Using an old iMac G3 for video purpose | F.a.r!U.P.?

The beast...

Today the star of this post is a glorious iMac G3 DV Blueberry! This is the 400MHz CPU version, with a DVD player.

imac G3 photo
Image from www.vectronicsappleworlds.com

The system installed is Mac OS 10.2.8 a.k.a Jaguar.

DVD playback

With DV iMac, DVD playback comes straight out of the box. The Apple installed software works great.

Only concern might be the slot loading DVD reader. It's known that with age this reader tends to keep the disc inserted... paper clip always does the trick to eject manually the disc.

Hard drive capacity limit

If one wants to listen music, or watch video, the original hard drive might be too small: 10 GB full at 90% is not very useful.

Upgrading to bigger hard drive is not easy on these machines. Indeed the hard drive is difficult to reach as shown in this iFixit tutorial

In addition the interface used to connect the hard drive is IDE with an IDC 40 pins connector. This kind of Hard Drive are not easy to find, see here for second-hand.

Of course adaptators exist, for example IDE to Sata (like below) to play with a SSD for example, or IDE to Compact Flash.

adaptator photo

Since there are 2 FireWire400 connectors available on this G3, it's possible to hook up an external hard drive. But on these machines there is no Large Drive Support (as mentionned in Mactracker) it means that only a maximum of 128 GB per drive is possible. Due to this limitation larger hard drives have to be partitionned in chunk of less than 128 GB.

Lubuntu was of great help to partition a 160 GB hard drive in 120 GB and 40 GB, indeed Windows 10 has dropped support of FAT32 in the Disk tool.

The two partitions appeared on the iMac's desktop. So it's possible to divide a big hard drive in smaller pieces and still using the whole capacity.

Quicktime playback of MP4

As explained on the Wikipedia page of Quicktime, Quicktime 6 support only partially the MPEG-4 format using only Simple Profile.
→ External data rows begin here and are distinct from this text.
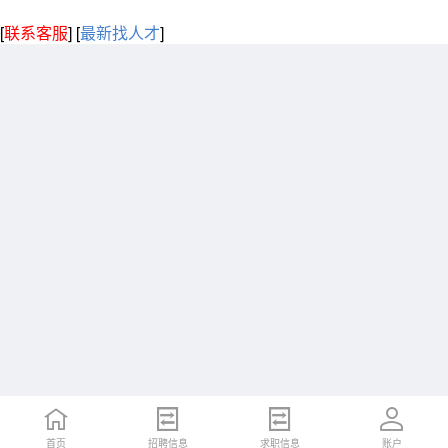
[
联系客服
]
[
最新找人才
]
首页
招聘信息
求职信息
账户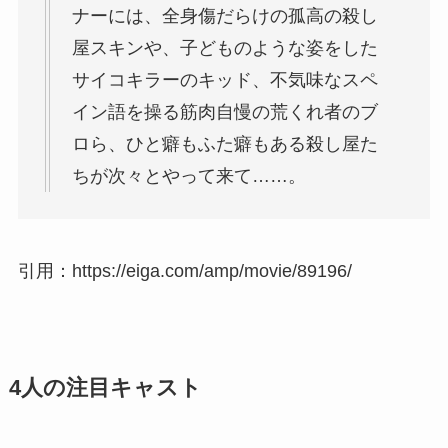
ナーには、全身傷だらけの孤高の殺し
屋スキンや、子どものような姿をした
サイコキラーのキッド、不気味なスペ
イン語を操る筋肉自慢の荒くれ者のブ
ロら、ひと癖もふた癖もある殺し屋た
ちが次々とやって来て……。
引用：https://eiga.com/amp/movie/89196/
4人の注目キャスト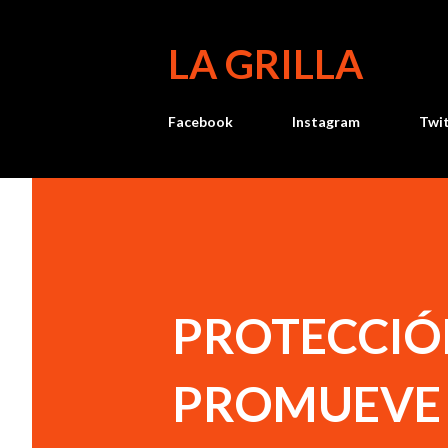
LA GRILLA
Facebook
Instagram
Twi
PROTECCIÓN
PROMUEVE 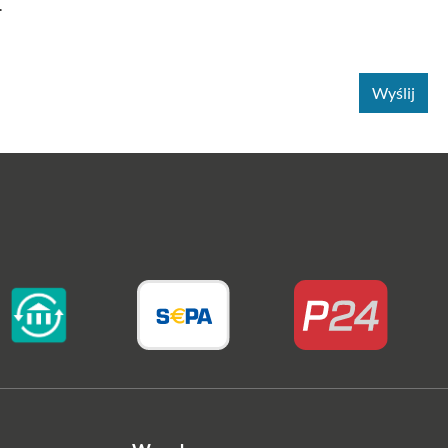
.
Wyślij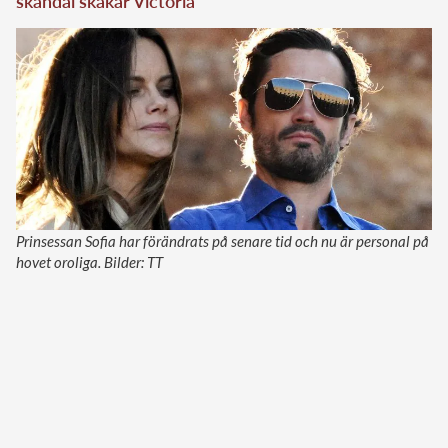
skandal skakar Victoria
Prinsessan Sofia har förändrats på senare tid och nu är personal på
hovet oroliga. Bilder: TT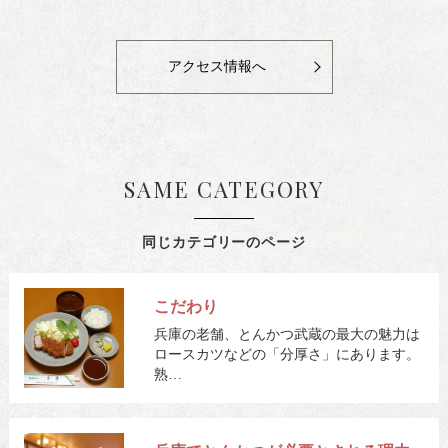
アクセス情報へ
SAME CATEGORY
同じカテゴリーのページ
こだわり
兵庫の老舗、とんかつ武蔵の最大の魅力は
ロースカツなどの「分厚さ」にあります。
熟…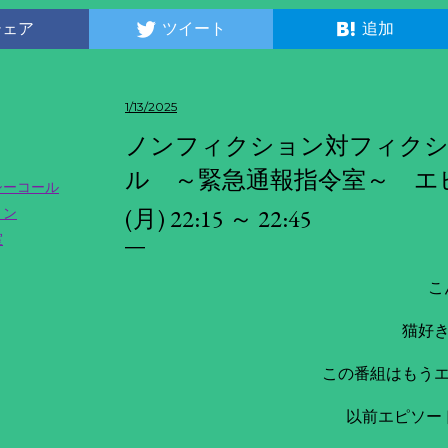
シェア
ツイート
追加
1/13/2025
ノンフィクション対フィクシ
ル ～緊急通報指令室～ エピ
シーコール
(月) 22:15 ～ 22:45
ョン
室
こ
猫好
この番組はもう
以前エピソー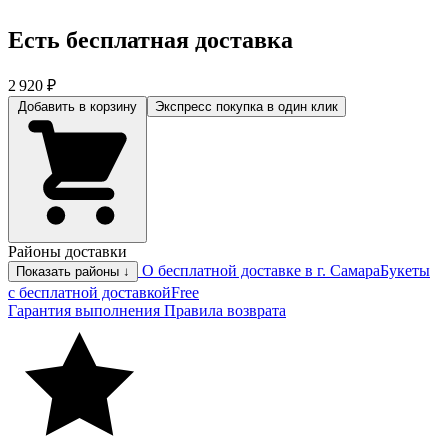
Есть бесплатная доставка
2 920 ₽
Добавить в корзину
Экспресс покупка
в один клик
Районы доставки
О бесплатной доставке в г. Самара
Букеты
Показать районы ↓
с бесплатной доставкой
Free
Гарантия выполнения
Правила возврата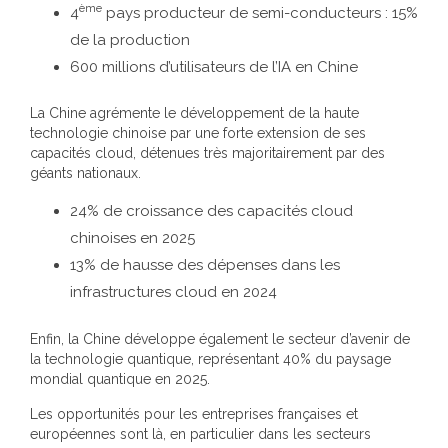
ème
4
pays producteur de semi-conducteurs : 15%
de la production
600 millions d’utilisateurs de l’IA en Chine
La Chine agrémente le développement de la haute
technologie chinoise par une forte extension de ses
capacités cloud, détenues très majoritairement par des
géants nationaux.
24% de croissance des capacités cloud
chinoises en 2025
13% de hausse des dépenses dans les
infrastructures cloud en 2024
Enfin, la Chine développe également le secteur d’avenir de
la technologie quantique, représentant 40% du paysage
mondial quantique en 2025.
Les opportunités pour les entreprises françaises et
européennes sont là, en particulier dans les secteurs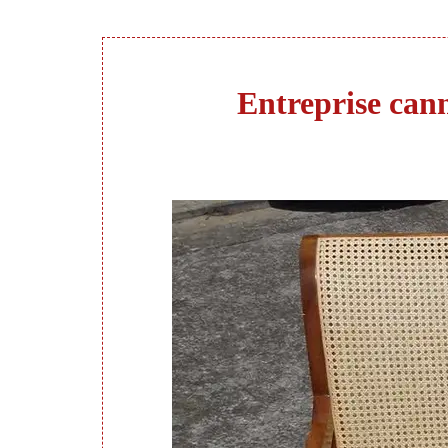
Entreprise cann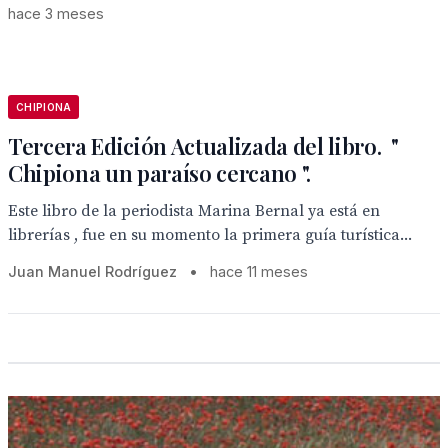
hace 3 meses
CHIPIONA
Tercera Edición Actualizada del libro. "
Chipiona un paraíso cercano ".
Este libro de la periodista Marina Bernal ya está en
librerías , fue en su momento la primera guía turística...
Juan Manuel Rodríguez
•
hace 11 meses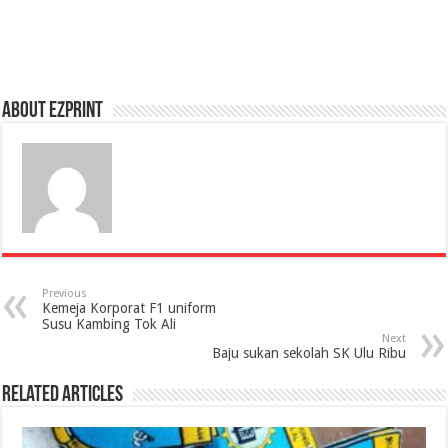
About Ezprint
Previous
Kemeja Korporat F1 uniform
Susu Kambing Tok Ali
Next
Baju sukan sekolah SK Ulu Ribu
Related Articles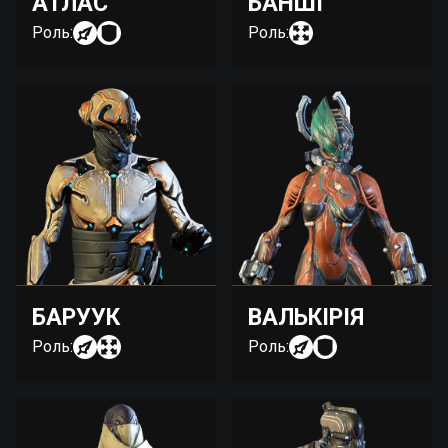
АТЛАС
БАНШІ
Роль:
Роль:
БАРУУК
ВАЛЬКІРІЯ
Роль:
Роль: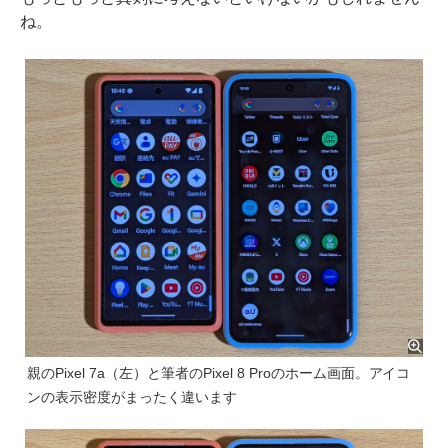
ね。
親のPixel 7a（左）と筆者のPixel 8 Proのホーム画面。アイコ
ンの表示密度がまったく違います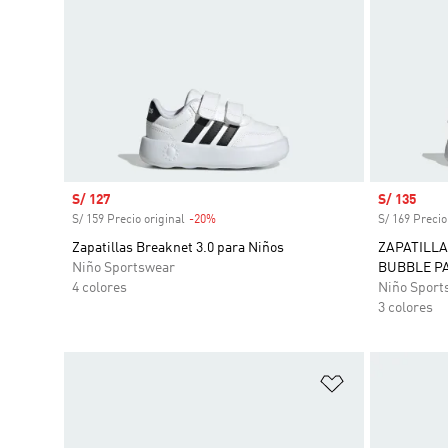
Precio de venta
S/ 127
Precio de 
S/ 135
S/ 159 Precio original
-20%
Descuento
S/ 169 Precio
Zapatillas Breaknet 3.0 para Niños
ZAPATILLA
Niño Sportswear
BUBBLE P
4 colores
Niño Sport
3 colores
Añadir a la li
H264 encoding and decoding comes later with Quicktime 7 and it was shipped with Mac OS 10.4 Tiger.

To test video-playback on such a low end computer (comparing to today Smartphones) the system must be first upgraded to Mac OS 10.4.11

After upgrade, the Quicktime version is 7.0.4 compatible with MP4 H264 video files. But the iMac is to slow to read correctly the video file.

Even with new version of Quicktime (7.6.4) and Perian 1.2.3 installed it was not possible.

And VLC was not stable enough, nor fast enough to read properly the file.

Even switching to MPEG-2 encoding for the video file to test, and adding MPEG-2 Quicktime component was not enough to read properly a video file.

Conclusion

An iMac G3 is a good home TV Theater for DVDs.
That's all he can do!

Having a good DVD reader is therefore mandatory, but difficult with this aging machine and their slot-loading feature.